Ces actions menées au niveau national trouvent un relais au plan régional. Les efforts d'accompagnement des mutations économiques du tissu industriel sont poursuivis grâce à la mobilisation de l'ensemble des pouvoirs publics. Un débat devrait prochainement être lancé sur les actions à mettre en place localement en faveur des équipementiers de rang 2 et plus.
S'agissant de votre région, la Bourgogne, l'association Automobile, reconnue par les professionnels, a souhaité renforcer son programme d'amélioration continue de la productivité de la filière automobile, avec le soutien de la direction régionale de l'industrie, de la recherche et de l'environnement. La Nièvre joue un rôle moteur dans ce domaine.
Une initiative récente du préfet, à laquelle vous avez d'ailleurs été personnellement associé, menée conjointement avec le groupe Henkel, l'Agence française pour les investissements internationaux, la délégation interministérielle à l'aménagement et à la compétitivité des territoires, a par ailleurs permis de lancer une réflexion sur le " mieux produire ", les diversifications possibles et les orientations permettant de pérenniser l'activité de sites structurants.
Ainsi, monsieur le député, comme je vous l'indiquais, les pouvoirs publics, le Gouvernement en particulier, sont plus que jamais mobilisés sur ce dossier. L'industrie automobile, fleuron de notre économie, ne doit pas se conjuguer au passé.
Nous croyons en l'avenir de l'ensemble de cette filière dans notre pays. Nos entreprises ont une longueur d'avance en matière d'innovation ; il convient de les conforter et de les accompagner dans leur réorganisation afin de fixer cette activité sur nos territoires. À ce titre, votre département est directement concerné.
M. le président. La parole est à M. Gaëtan Gorce.
M. Gaëtan Gorce. Je vous remercie de votre présence et de votre réponse, monsieur le secrétaire d'État.

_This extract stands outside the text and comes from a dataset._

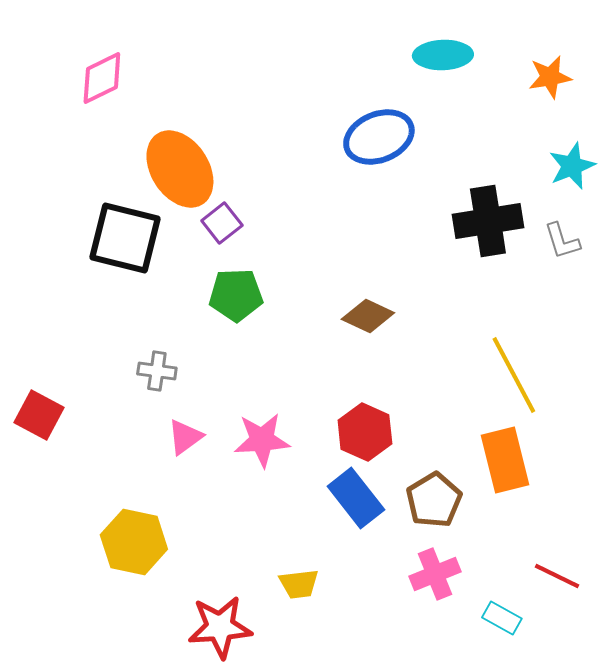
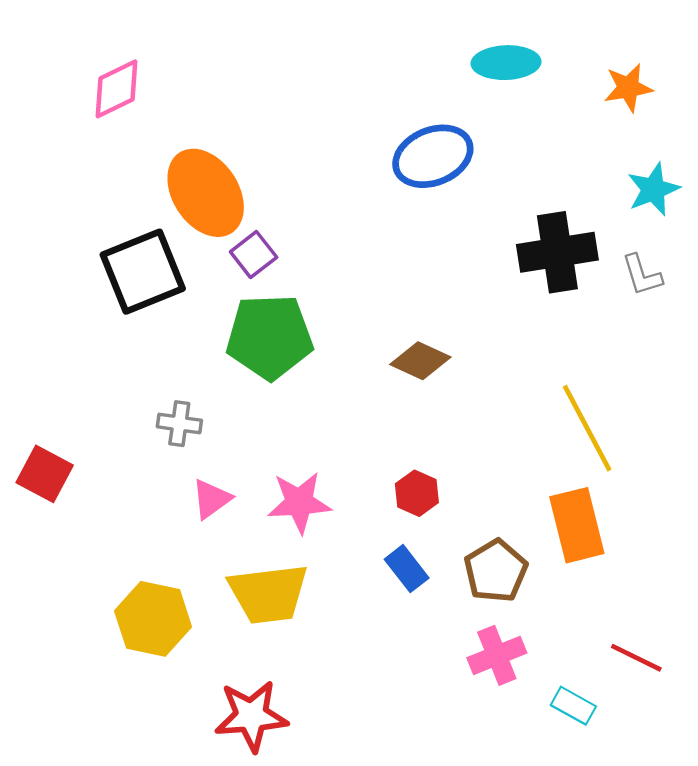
black square: (125, 238) -> (143, 272), turned -36
green pentagon: (236, 295) -> (270, 337), size x1.4
red hexagon: (365, 432) -> (417, 493), size x0.7
blue rectangle: (356, 498) -> (407, 569), size x0.7
yellow trapezoid: (299, 584) -> (268, 594), moved, size x1.8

Je prends bonne note des différentes initiatives qui seront mises en oeuvre, mais, comme vous l'imaginez, ce sont vos actes que nous jugerons. De ce point de vue, je ne peux que vous demander à nouveau de soutenir les démarches que nous avons entreprises.
Dans la Nièvre, la volonté des élus comme des partenaires sociaux est de faire en sorte que des solutions d'avenir soient trouvées. Cela suppose que l'État puisse faire jouer non seulement ses moyens financiers mais aussi l'influence qu'il est susceptible d'exercer sur notre politique industrielle afin que la stratégie des constructeurs fasse l'objet de discussions. Il s'agit non pas, bien sûr, de laisser le politique en décider, mais d'améliorer la prise en compte des enjeux liés à l'innovation. À cet égard, qu'une entreprise comme Henkel, dotée de réelles capacités d'innovation et de recherche, soit en difficulté peut paraître excessif.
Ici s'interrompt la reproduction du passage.